--- Work item ---
When you transcribe the listing, keep each line exact and drop the pictures.

--- Records for processing ---
╔══

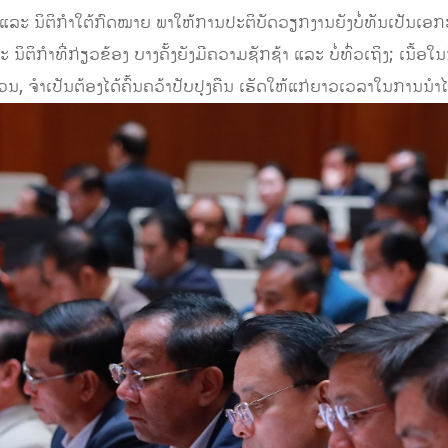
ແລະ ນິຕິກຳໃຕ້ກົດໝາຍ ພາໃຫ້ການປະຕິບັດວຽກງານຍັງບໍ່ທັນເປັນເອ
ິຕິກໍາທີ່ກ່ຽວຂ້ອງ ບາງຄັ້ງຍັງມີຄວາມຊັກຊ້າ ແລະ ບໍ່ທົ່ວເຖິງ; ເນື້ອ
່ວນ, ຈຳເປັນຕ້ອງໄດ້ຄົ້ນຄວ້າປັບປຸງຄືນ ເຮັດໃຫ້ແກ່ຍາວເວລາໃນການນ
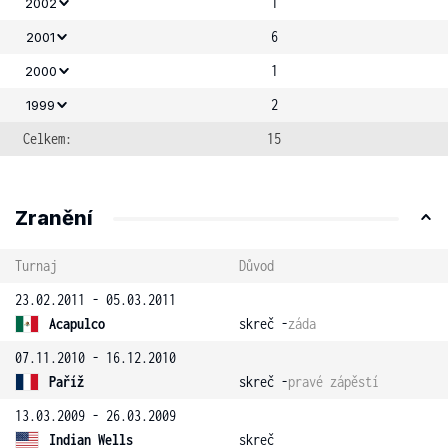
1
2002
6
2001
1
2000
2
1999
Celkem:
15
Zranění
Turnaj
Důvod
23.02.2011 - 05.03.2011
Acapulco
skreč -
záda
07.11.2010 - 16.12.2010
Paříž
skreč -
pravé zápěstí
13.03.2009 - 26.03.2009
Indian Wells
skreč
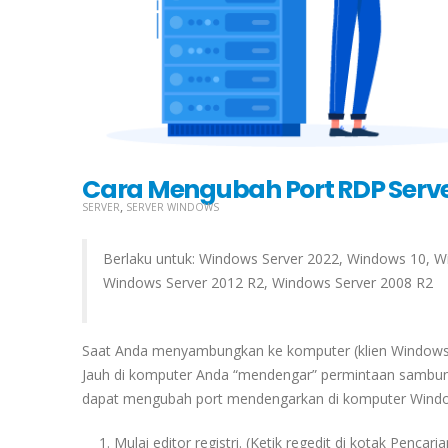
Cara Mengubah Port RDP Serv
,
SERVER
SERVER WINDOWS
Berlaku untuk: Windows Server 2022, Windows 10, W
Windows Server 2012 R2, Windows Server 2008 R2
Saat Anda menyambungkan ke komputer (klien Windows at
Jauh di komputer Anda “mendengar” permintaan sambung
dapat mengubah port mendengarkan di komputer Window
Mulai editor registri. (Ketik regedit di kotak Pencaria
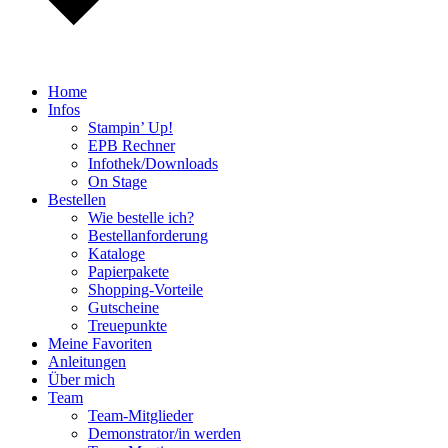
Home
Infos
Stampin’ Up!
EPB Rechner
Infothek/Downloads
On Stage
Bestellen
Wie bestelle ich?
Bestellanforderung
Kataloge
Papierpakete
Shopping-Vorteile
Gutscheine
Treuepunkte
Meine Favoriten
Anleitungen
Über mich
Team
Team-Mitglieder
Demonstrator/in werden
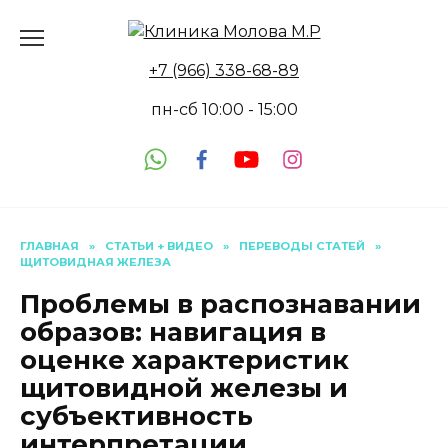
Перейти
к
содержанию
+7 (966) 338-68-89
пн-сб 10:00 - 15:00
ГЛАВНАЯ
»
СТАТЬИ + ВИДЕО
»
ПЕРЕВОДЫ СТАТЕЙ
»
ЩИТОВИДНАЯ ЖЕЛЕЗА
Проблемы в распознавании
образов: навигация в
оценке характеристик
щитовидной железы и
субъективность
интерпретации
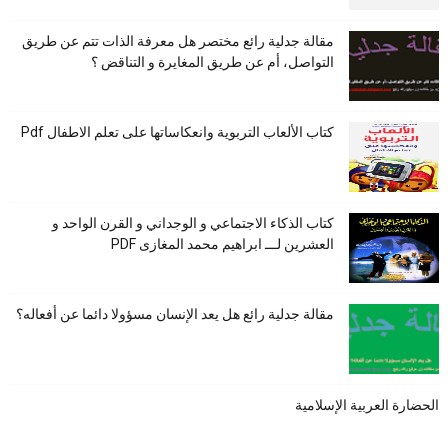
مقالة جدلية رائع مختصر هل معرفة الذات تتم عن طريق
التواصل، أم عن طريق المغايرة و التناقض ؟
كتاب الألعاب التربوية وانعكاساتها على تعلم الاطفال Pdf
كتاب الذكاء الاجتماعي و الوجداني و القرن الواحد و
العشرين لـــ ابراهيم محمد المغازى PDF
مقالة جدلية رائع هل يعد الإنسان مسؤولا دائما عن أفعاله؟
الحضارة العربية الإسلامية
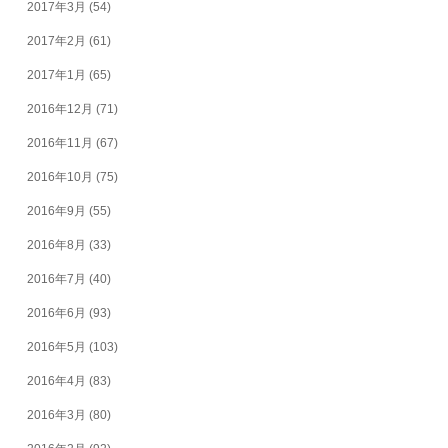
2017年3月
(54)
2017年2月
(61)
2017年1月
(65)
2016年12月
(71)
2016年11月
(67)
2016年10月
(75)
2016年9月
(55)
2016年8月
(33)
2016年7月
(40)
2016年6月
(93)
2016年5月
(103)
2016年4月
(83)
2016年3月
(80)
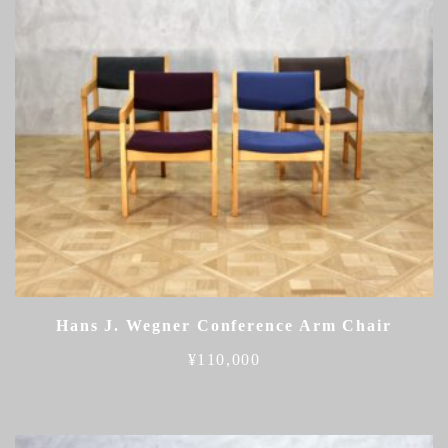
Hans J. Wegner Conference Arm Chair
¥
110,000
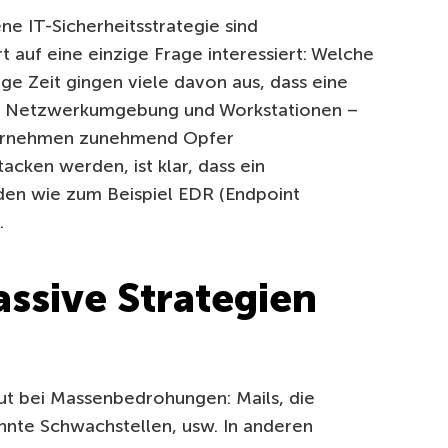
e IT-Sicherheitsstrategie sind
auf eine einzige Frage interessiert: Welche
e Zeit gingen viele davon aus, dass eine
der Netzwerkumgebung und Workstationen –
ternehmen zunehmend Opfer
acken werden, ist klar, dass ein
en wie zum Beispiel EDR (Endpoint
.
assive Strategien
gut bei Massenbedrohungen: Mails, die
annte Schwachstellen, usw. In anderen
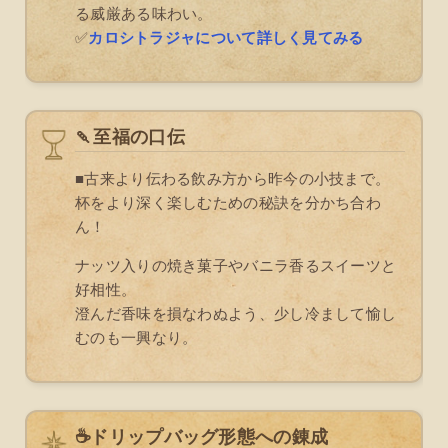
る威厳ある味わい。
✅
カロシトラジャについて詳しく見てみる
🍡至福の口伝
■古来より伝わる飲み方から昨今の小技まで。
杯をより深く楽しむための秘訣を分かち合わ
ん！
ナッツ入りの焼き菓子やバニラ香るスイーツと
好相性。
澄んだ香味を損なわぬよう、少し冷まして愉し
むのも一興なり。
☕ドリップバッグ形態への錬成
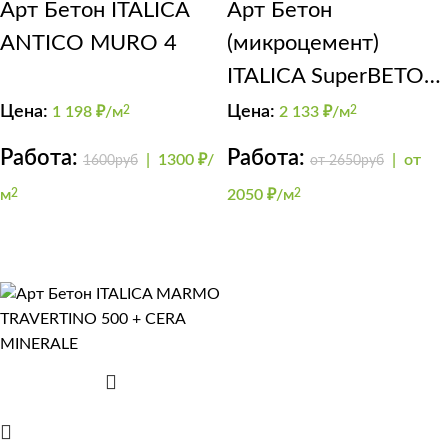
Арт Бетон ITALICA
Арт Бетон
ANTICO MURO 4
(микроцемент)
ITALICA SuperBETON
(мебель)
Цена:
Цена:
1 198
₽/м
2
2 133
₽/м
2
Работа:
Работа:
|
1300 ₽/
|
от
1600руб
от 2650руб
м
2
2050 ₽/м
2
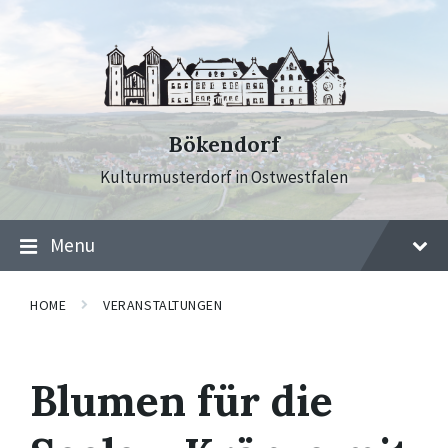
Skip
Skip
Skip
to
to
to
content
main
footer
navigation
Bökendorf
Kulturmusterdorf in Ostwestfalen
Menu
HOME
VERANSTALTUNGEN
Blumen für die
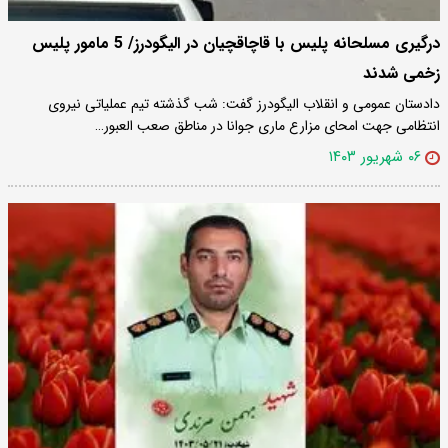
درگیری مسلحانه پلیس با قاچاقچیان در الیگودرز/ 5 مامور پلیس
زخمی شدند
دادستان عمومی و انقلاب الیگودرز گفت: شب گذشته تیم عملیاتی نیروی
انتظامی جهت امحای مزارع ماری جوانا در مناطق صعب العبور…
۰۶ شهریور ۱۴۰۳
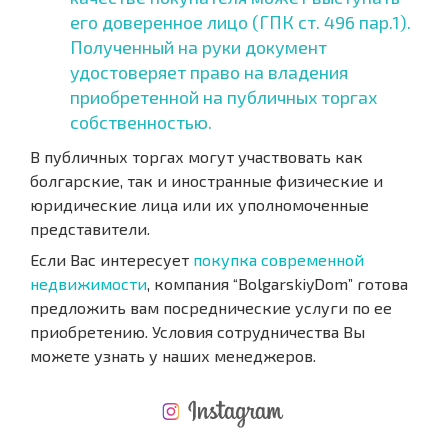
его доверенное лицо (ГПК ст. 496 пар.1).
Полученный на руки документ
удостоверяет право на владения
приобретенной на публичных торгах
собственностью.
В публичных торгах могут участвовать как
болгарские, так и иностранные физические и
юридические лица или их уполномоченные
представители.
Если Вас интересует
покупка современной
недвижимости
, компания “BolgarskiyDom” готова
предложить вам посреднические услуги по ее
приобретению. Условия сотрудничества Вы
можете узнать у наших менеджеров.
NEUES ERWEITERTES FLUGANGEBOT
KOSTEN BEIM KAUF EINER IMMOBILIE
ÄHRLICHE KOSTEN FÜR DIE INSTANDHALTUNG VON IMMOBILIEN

╚══

--- Exercise answer ---
ແລະ ນິຕິກຳໃຕ້ກົດໝາຍ ພາໃຫ້ການປະຕິບັດວຽກງານຍັງບໍ່ທັນເປັນເອ
ິຕິກໍາທີ່ກ່ຽວຂ້ອງ ບາງຄັ້ງຍັງມີຄວາມຊັກຊ້າ ແລະ ບໍ່ທົ່ວເຖິງ; ເນື້ອ
່ວນ, ຈຳເປັນຕ້ອງໄດ້ຄົ້ນຄວ້າປັບປຸງຄືນ ເຮັດໃຫ້ແກ່ຍາວເວລາໃນການນ
1
2002
6
2001
1
2000
2
1999
Celkem:
15
Zranění
Turnaj
Důvod
23.02.2011 - 05.03.2011
Acapulco
skreč -
záda
07.11.2010 - 16.12.2010
Paříž
skreč -
pravé zápěstí
13.03.2009 - 26.03.2009
Indian Wells
skreč
Cara Mengubah Port RDP Serv
,
SERVER
SERVER WINDOWS
Berlaku untuk: Windows Server 2022, Windows 10, W
Windows Server 2012 R2, Windows Server 2008 R2
Saat Anda menyambungkan ke komputer (klien Windows at
Jauh di komputer Anda “mendengar” permintaan sambung
dapat mengubah port mendengarkan di komputer Window
Mulai editor registri. (Ketik regedit di kotak Pencaria
Home
Infos
Stampin’ Up!
EPB Rechner
Infothek/Downloads
On Stage
Bestellen
Wie bestelle ich?
Bestellanforderung
Kataloge
Papierpakete
Shopping-Vorteile
Gutscheine
Treuepunkte
Meine Favoriten
Anleitungen
Über mich
Team
Team-Mitglieder
Demonstrator/in werden
Перейти
к
содержанию
+7 (966) 338-68-89
пн-сб 10:00 - 15:00
ГЛАВНАЯ
»
СТАТЬИ + ВИДЕО
»
ПЕРЕВОДЫ СТАТЕЙ
»
ЩИТОВИДНАЯ ЖЕЛЕЗА
Проблемы в распознавании
образов: навигация в
оценке характеристик
щитовидной железы и
субъективность
интерпретации
مقالة جدلية رائع مختصر هل معرفة الذات تتم عن طريق
التواصل، أم عن طريق المغايرة و التناقض ؟
كتاب الألعاب التربوية وانعكاساتها على تعلم الاطفال Pdf
كتاب الذكاء الاجتماعي و الوجداني و القرن الواحد و
العشرين لـــ ابراهيم محمد المغازى PDF
مقالة جدلية رائع هل يعد الإنسان مسؤولا دائما عن أفعاله؟
الحضارة العربية الإسلامية
2017年3月
(54)
2017年2月
(61)
2017年1月
(65)
2016年12月
(71)
2016年11月
(67)
2016年10月
(75)
2016年9月
(55)
2016年8月
(33)
2016年7月
(40)
2016年6月
(93)
2016年5月
(103)
2016年4月
(83)
2016年3月
(80)
Hans J. Wegner Conference Arm Chair
¥
110,000
e IT-Sicherheitsstrategie sind
auf eine einzige Frage interessiert: Welche
e Zeit gingen viele davon aus, dass eine
der Netzwerkumgebung und Workstationen –
ternehmen zunehmend Opfer
acken werden, ist klar, dass ein
en wie zum Beispiel EDR (Endpoint
.
assive Strategien
gut bei Massenbedrohungen: Mails, die
annte Schwachstellen, usw. In anderen
る威厳ある味わい。
✅
カロシトラジャについて詳しく見てみる
🍡至福の口伝
■古来より伝わる飲み方から昨今の小技まで。
杯をより深く楽しむための秘訣を分かち合わ
ん！
ナッツ入りの焼き菓子やバニラ香るスイーツと
好相性。
澄んだ香味を損なわぬよう、少し冷まして愉し
むのも一興なり。
☕ドリップバッグ形態への錬成
Арт Бетон ITALICA
Арт Бетон
ANTICO MURO 4
(микроцемент)
ITALICA SuperBETON
(мебель)
Цена:
Цена:
1 198
₽/м
2
2 133
₽/м
2
Работа:
Работа:
|
1300 ₽/
|
от
1600руб
от 2650руб
м
2
2050 ₽/м
2
Skip
Skip
Skip
to
to
to
content
main
footer
navigation
Bökendorf
Kulturmusterdorf in Ostwestfalen
Menu
HOME
VERANSTALTUNGEN
Blumen für die
درگیری مسلحانه پلیس با قاچاقچیان در الیگودرز/ 5 مامور پلیس
زخمی شدند
دادستان عمومی و انقلاب الیگودرز گفت: شب گذشته تیم عملیاتی نیروی
انتظامی جهت امحای مزارع ماری جوانا در مناطق صعب العبور…
۰۶ شهریور ۱۴۰۳
его доверенное лицо (ГПК ст. 496 пар.1).
Полученный на руки документ
удостоверяет право на владения
приобретенной на публичных торгах
собственностью.
В публичных торгах могут участвовать как
болгарские, так и иностранные физические и
юридические лица или их уполномоченные
представители.
Если Вас интересует
покупка современной
недвижимости
, компания “BolgarskiyDom” готова
предложить вам посреднические услуги по ее
приобретению. Условия сотрудничества Вы
можете узнать у наших менеджеров.
NEUES ERWEITERTES FLUGANGEBOT
KOSTEN BEIM KAUF EINER IMMOBILIE
ÄHRLICHE KOSTEN FÜR DIE INSTANDHALTUNG VON IMMOBILIEN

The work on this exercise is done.